**Exercise requirements**. Give back every line of the data exactly. Pictures are not part of the copy.

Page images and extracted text
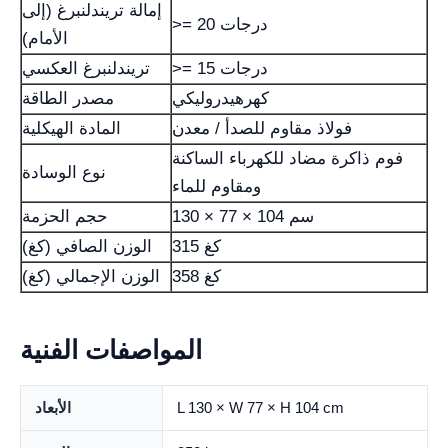
إمالة تريندلنبرغ (إلى
>= 20 درجات
الأمام)
>= 15 درجات
تريندلنبرغ العكسي
كهرهيدروليكي
مصدر الطاقة
فولاذ مقاوم للصدأ / معدن
المادة الهيكلية
فوم ذاكرة مضاد للكهرباء الساكنة
نوع الوسادة
ومقاوم للماء
130 × 77 × 104 سم
حجم الحزمة
315 كغ
الوزن الصافي (كغ)
358 كغ
الوزن الإجمالي (كغ)
المواصفات الفنية
L 130 × W 77 × H 104 cm
الأبعاد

**Answer to the problem**.
إمالة تريندلنبرغ (إلى
>= 20 درجات
الأمام)
>= 15 درجات
تريندلنبرغ العكسي
كهرهيدروليكي
مصدر الطاقة
فولاذ مقاوم للصدأ / معدن
المادة الهيكلية
فوم ذاكرة مضاد للكهرباء الساكنة
نوع الوسادة
ومقاوم للماء
130 × 77 × 104 سم
حجم الحزمة
315 كغ
الوزن الصافي (كغ)
358 كغ
الوزن الإجمالي (كغ)
المواصفات الفنية
L 130 × W 77 × H 104 cm
الأبعاد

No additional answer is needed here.